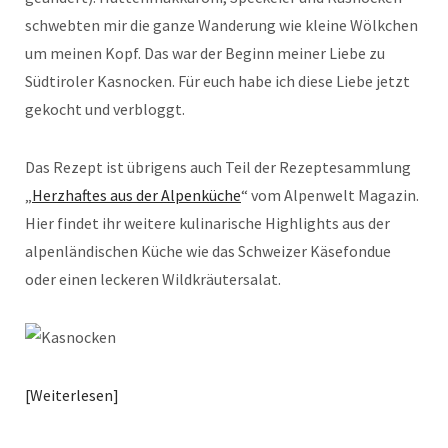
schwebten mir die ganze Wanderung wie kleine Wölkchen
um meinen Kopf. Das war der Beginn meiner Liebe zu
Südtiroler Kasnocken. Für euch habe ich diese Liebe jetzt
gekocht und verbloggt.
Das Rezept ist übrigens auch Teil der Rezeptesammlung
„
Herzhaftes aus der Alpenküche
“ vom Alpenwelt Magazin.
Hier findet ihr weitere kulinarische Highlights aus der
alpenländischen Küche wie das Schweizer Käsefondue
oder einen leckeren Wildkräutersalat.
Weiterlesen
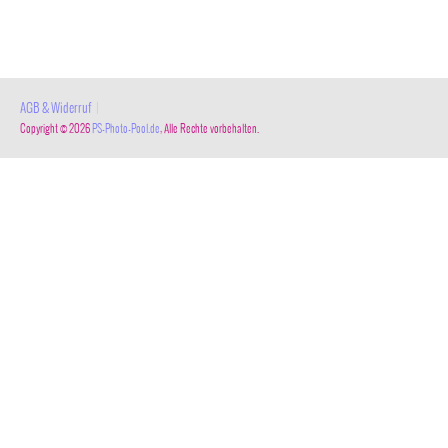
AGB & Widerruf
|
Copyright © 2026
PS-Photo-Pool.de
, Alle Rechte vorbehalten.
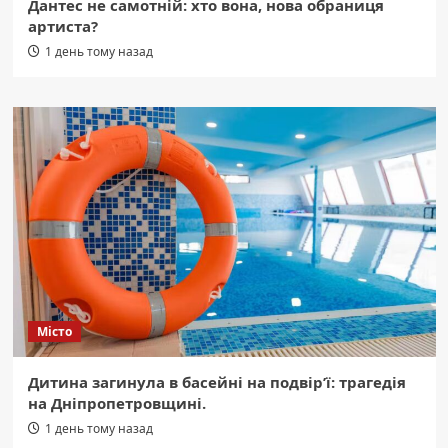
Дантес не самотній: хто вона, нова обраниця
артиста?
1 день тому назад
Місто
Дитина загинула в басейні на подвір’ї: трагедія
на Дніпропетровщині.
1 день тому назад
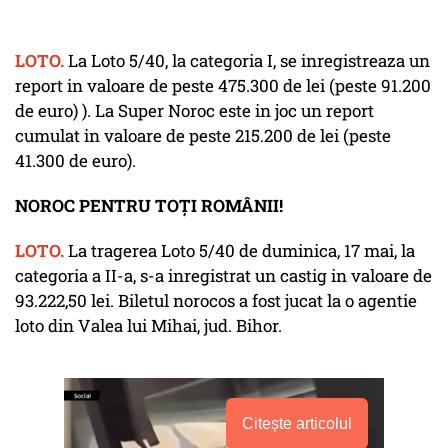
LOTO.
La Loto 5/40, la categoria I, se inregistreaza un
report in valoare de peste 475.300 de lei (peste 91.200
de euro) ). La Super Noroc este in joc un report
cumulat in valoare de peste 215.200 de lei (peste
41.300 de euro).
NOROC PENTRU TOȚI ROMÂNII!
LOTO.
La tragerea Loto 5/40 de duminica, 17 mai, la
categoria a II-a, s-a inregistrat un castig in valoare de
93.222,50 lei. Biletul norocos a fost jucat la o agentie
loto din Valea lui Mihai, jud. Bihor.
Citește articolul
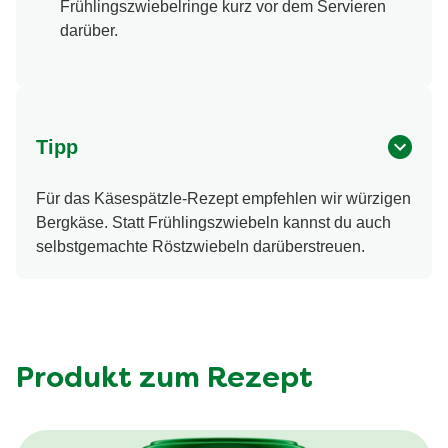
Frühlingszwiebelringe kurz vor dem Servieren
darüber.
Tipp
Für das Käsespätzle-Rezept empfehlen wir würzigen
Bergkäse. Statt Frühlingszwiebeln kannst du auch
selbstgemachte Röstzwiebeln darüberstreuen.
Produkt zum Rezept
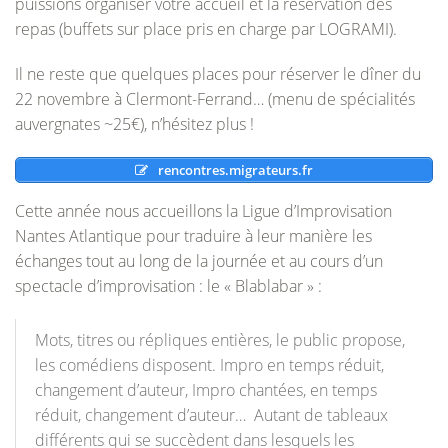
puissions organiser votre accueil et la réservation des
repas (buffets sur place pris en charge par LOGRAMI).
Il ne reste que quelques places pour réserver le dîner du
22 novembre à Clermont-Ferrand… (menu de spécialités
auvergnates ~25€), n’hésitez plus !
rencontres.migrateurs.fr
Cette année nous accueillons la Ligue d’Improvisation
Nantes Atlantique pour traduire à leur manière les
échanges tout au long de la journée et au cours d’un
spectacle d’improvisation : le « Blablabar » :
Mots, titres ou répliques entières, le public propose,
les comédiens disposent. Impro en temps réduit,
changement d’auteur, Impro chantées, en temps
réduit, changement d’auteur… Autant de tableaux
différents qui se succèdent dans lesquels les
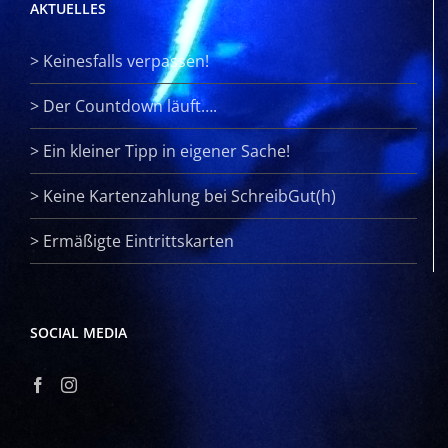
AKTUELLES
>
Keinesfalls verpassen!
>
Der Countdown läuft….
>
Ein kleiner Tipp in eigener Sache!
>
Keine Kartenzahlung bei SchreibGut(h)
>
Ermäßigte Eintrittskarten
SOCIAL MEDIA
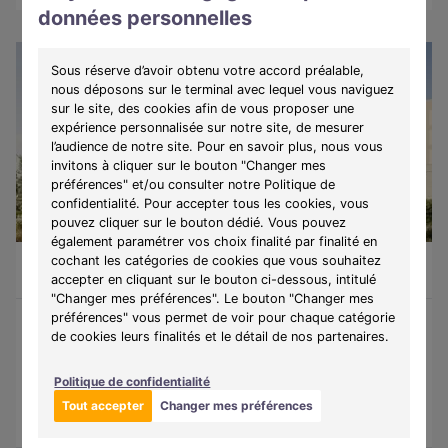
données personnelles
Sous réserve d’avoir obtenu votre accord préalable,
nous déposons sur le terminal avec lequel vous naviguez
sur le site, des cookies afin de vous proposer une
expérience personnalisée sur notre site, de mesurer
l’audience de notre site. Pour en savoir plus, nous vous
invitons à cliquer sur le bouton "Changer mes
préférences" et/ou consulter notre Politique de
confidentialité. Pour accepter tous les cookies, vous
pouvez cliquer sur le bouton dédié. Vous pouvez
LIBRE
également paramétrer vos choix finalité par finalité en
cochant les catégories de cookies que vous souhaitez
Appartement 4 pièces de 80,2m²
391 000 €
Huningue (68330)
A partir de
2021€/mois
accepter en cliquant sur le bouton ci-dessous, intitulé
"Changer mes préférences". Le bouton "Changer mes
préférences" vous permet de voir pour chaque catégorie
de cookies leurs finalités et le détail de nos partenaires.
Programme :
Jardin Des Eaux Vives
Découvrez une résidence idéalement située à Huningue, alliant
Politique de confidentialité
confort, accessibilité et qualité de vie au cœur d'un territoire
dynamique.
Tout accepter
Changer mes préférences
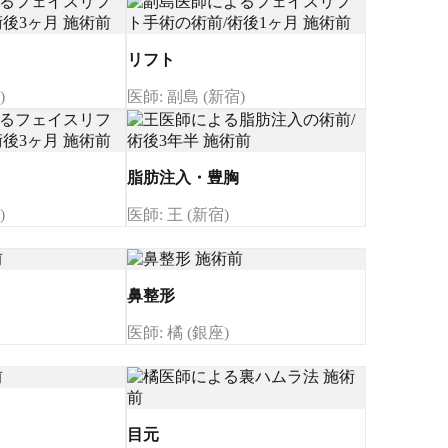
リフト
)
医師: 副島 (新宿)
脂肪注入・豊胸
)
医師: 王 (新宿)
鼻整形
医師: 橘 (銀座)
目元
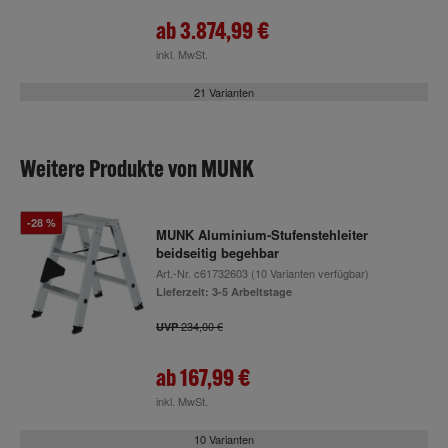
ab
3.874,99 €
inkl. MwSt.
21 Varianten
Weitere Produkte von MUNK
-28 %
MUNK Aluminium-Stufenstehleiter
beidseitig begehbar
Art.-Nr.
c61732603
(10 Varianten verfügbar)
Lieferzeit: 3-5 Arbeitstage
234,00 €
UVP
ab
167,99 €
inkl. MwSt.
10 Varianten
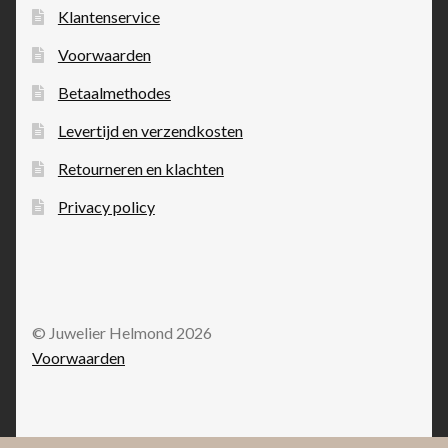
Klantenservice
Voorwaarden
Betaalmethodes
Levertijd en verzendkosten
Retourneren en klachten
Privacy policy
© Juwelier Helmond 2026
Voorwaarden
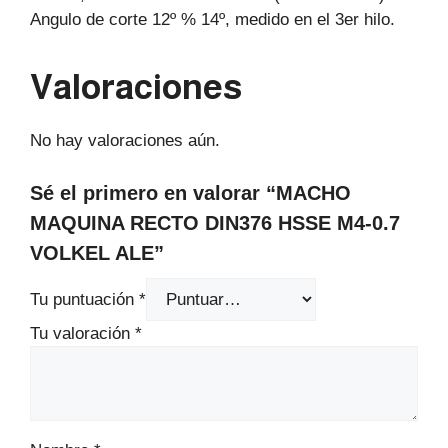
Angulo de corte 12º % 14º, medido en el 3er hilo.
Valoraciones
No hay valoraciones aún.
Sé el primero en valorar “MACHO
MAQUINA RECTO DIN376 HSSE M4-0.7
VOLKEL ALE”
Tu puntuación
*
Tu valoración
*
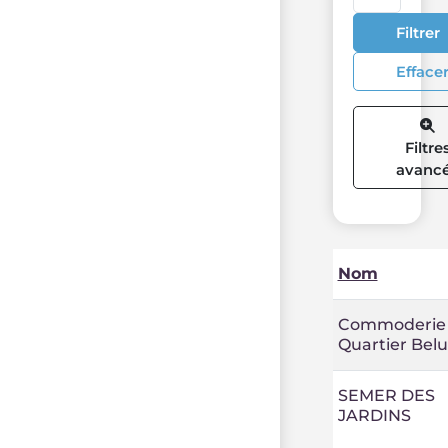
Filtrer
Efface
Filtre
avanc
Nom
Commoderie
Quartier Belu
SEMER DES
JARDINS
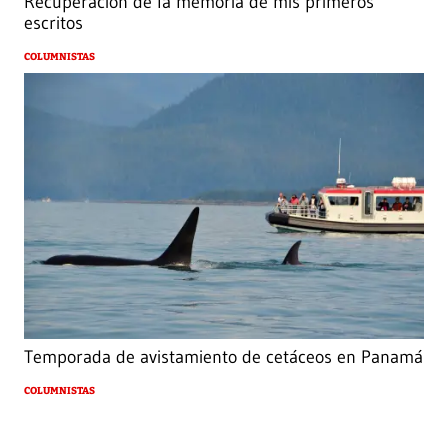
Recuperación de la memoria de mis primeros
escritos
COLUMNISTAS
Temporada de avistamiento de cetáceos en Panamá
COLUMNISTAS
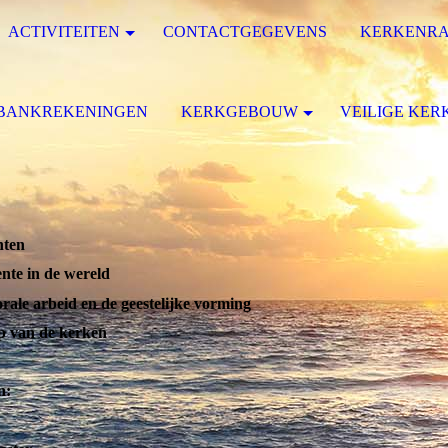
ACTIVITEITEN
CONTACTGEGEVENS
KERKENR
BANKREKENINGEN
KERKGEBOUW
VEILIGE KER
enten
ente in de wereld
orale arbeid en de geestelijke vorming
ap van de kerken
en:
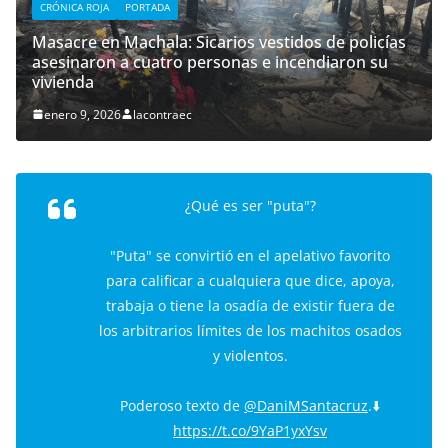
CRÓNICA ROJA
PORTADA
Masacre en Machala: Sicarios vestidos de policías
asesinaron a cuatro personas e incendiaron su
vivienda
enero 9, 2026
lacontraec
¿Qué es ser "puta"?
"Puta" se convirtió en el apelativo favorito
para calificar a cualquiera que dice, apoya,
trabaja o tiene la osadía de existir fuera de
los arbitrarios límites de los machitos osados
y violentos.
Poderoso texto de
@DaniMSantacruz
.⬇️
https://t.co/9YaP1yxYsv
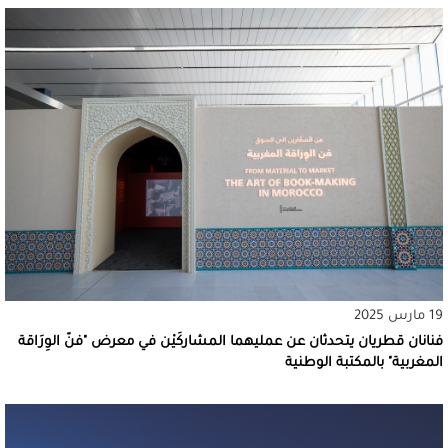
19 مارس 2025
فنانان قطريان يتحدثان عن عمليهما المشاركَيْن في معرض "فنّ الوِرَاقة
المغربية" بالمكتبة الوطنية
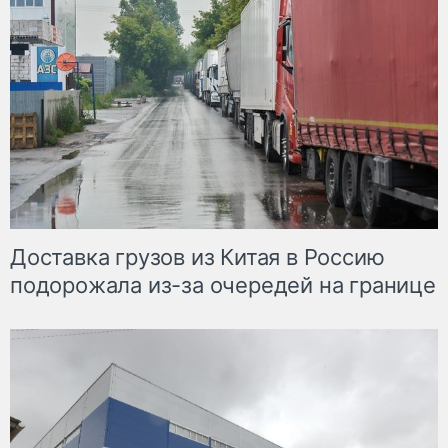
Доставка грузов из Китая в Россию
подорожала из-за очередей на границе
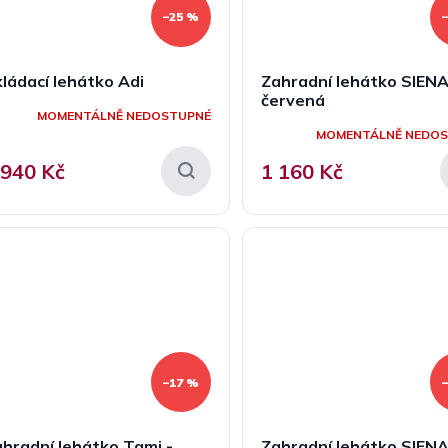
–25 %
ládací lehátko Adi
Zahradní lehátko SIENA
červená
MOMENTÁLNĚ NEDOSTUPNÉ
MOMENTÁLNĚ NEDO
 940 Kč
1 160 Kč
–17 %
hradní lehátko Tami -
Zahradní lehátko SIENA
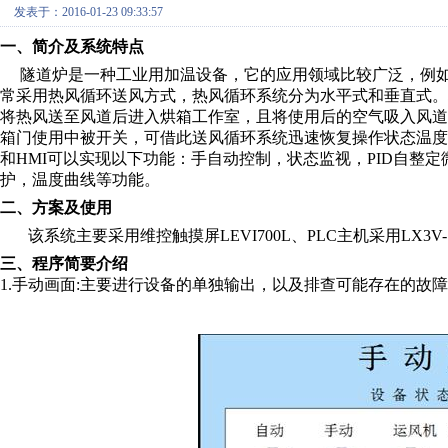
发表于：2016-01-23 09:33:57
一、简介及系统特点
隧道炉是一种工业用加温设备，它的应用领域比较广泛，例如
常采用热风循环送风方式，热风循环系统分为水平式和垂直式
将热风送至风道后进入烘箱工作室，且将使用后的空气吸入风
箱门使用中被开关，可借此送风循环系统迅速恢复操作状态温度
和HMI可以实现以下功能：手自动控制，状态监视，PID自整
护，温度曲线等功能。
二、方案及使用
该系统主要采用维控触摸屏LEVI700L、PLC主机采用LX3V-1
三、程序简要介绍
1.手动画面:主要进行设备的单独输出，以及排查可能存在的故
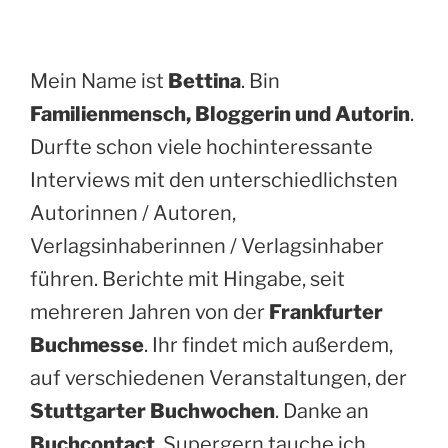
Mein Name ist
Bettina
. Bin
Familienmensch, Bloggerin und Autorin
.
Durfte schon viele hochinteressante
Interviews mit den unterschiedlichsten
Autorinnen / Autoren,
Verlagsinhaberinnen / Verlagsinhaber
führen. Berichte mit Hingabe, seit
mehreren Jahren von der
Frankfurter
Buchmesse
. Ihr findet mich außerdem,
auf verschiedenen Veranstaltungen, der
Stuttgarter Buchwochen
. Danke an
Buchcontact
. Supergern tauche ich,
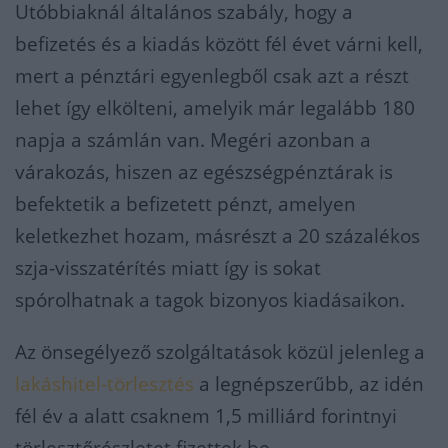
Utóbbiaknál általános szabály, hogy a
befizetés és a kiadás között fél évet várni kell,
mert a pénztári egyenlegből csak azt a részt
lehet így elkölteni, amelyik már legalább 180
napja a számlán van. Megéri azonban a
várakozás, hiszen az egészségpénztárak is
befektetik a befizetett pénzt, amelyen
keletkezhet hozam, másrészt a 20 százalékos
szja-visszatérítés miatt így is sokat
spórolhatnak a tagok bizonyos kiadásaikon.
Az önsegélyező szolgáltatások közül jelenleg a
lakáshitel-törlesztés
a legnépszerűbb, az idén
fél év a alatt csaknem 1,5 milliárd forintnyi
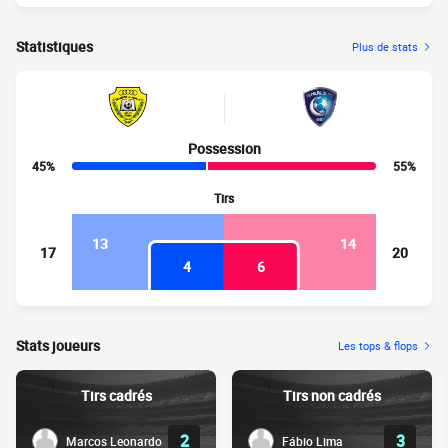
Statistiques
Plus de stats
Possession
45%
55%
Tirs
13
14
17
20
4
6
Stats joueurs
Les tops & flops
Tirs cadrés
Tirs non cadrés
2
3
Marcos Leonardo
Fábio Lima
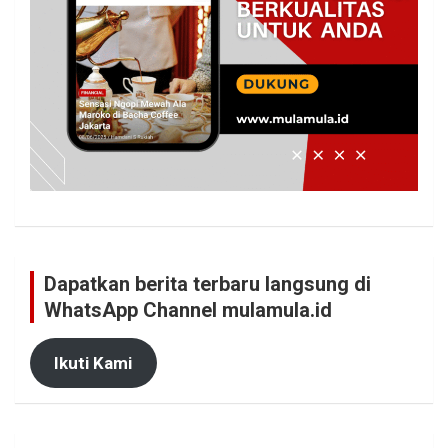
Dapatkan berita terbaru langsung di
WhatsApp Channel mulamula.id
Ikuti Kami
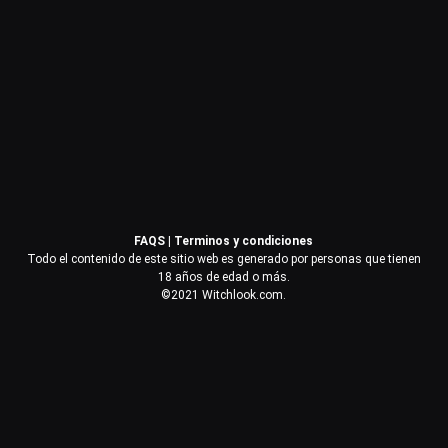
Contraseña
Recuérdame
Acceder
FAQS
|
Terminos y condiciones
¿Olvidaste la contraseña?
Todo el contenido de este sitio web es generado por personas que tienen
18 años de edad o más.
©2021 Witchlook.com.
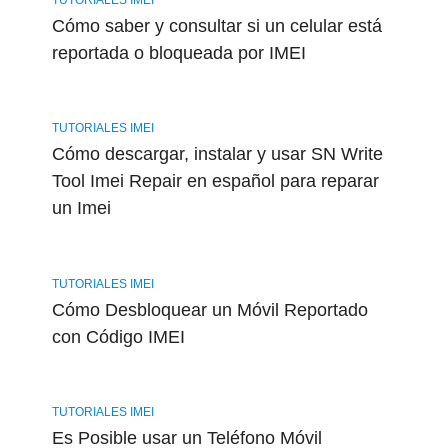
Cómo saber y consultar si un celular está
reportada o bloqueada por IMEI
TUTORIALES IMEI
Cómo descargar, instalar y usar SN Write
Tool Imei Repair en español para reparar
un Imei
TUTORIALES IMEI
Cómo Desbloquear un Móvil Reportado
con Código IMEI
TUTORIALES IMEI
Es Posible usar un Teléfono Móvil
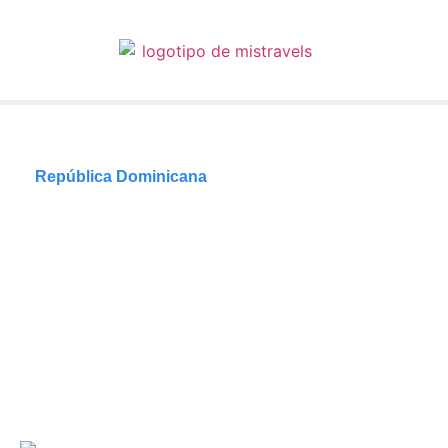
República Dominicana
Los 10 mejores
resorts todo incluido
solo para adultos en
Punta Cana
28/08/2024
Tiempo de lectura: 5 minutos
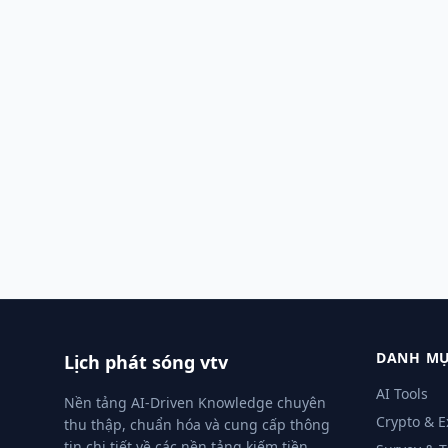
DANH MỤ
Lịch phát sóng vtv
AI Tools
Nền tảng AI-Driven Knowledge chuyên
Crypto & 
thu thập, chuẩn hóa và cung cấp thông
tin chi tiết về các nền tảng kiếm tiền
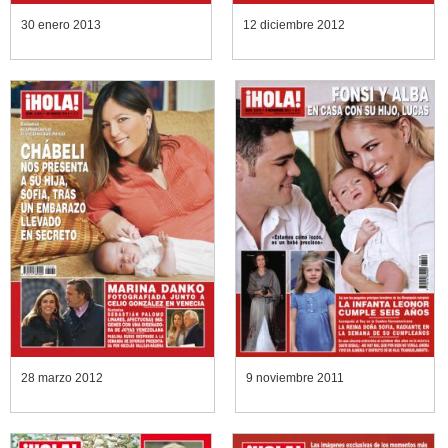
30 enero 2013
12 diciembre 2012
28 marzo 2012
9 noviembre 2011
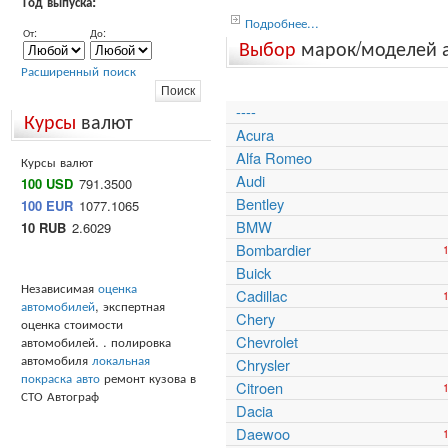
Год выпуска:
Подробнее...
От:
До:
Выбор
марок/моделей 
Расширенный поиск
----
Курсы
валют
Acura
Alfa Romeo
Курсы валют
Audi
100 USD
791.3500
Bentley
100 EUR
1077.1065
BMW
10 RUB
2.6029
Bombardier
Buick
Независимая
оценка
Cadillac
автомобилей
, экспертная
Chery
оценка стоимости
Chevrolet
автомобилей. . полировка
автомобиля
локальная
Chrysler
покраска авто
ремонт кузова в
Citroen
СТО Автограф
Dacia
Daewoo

_Directions:_ Print, word for word, the lines above that run from the line containing "Tu puntuación" to the line containing "auf verschiedenen Veranstaltungen, der", both included. Keep the pictures out.

_Solution:_
Tu puntuación
*
Tu valoración
*
Filtrer
Efface
Filtre
avanc
Nom
Commoderie
Quartier Belu
SEMER DES
JARDINS
Recuperación de la memoria de mis primeros
escritos
COLUMNISTAS
Temporada de avistamiento de cetáceos en Panamá
COLUMNISTAS
ACTIVITEITEN
CONTACTGEGEVENS
KERKENR
BANKREKENINGEN
KERKGEBOUW
VEILIGE KER
enten
ente in de wereld
orale arbeid en de geestelijke vorming
ap van de kerken
en:
CRÓNICA ROJA
PORTADA
Masacre en Machala: Sicarios vestidos de policías
asesinaron a cuatro personas e incendiaron su
vivienda
enero 9, 2026
lacontraec
¿Qué es ser "puta"?
"Puta" se convirtió en el apelativo favorito
para calificar a cualquiera que dice, apoya,
trabaja o tiene la osadía de existir fuera de
los arbitrarios límites de los machitos osados
y violentos.
Poderoso texto de
@DaniMSantacruz
.⬇️
https://t.co/9YaP1yxYsv
19 مارس 2025
فنانان قطريان يتحدثان عن عمليهما المشاركَيْن في معرض "فنّ الوِرَاقة
المغربية" بالمكتبة الوطنية
Доставка грузов из Китая в Россию
подорожала из-за очередей на границе
–25 %
ládací lehátko Adi
Zahradní lehátko SIENA
červená
MOMENTÁLNĚ NEDOSTUPNÉ
MOMENTÁLNĚ NEDO
 940 Kč
1 160 Kč
–17 %
hradní lehátko Tami -
Zahradní lehátko SIENA
发表于：2016-01-23 09:33:57
一、简介及系统特点
隧道炉是一种工业用加温设备，它的应用领域比较广泛，例如
常采用热风循环送风方式，热风循环系统分为水平式和垂直式
将热风送至风道后进入烘箱工作室，且将使用后的空气吸入风
箱门使用中被开关，可借此送风循环系统迅速恢复操作状态温度
和HMI可以实现以下功能：手自动控制，状态监视，PID自整
护，温度曲线等功能。
二、方案及使用
该系统主要采用维控触摸屏LEVI700L、PLC主机采用LX3V-1
三、程序简要介绍
1.手动画面:主要进行设备的单独输出，以及排查可能存在的故
Mein Name ist
Bettina
. Bin
Familienmensch, Bloggerin und Autorin
.
Durfte schon viele hochinteressante
Interviews mit den unterschiedlichsten
Autorinnen / Autoren,
Verlagsinhaberinnen / Verlagsinhaber
führen. Berichte mit Hingabe, seit
mehreren Jahren von der
Frankfurter
Buchmesse
. Ihr findet mich außerdem,
auf verschiedenen Veranstaltungen, der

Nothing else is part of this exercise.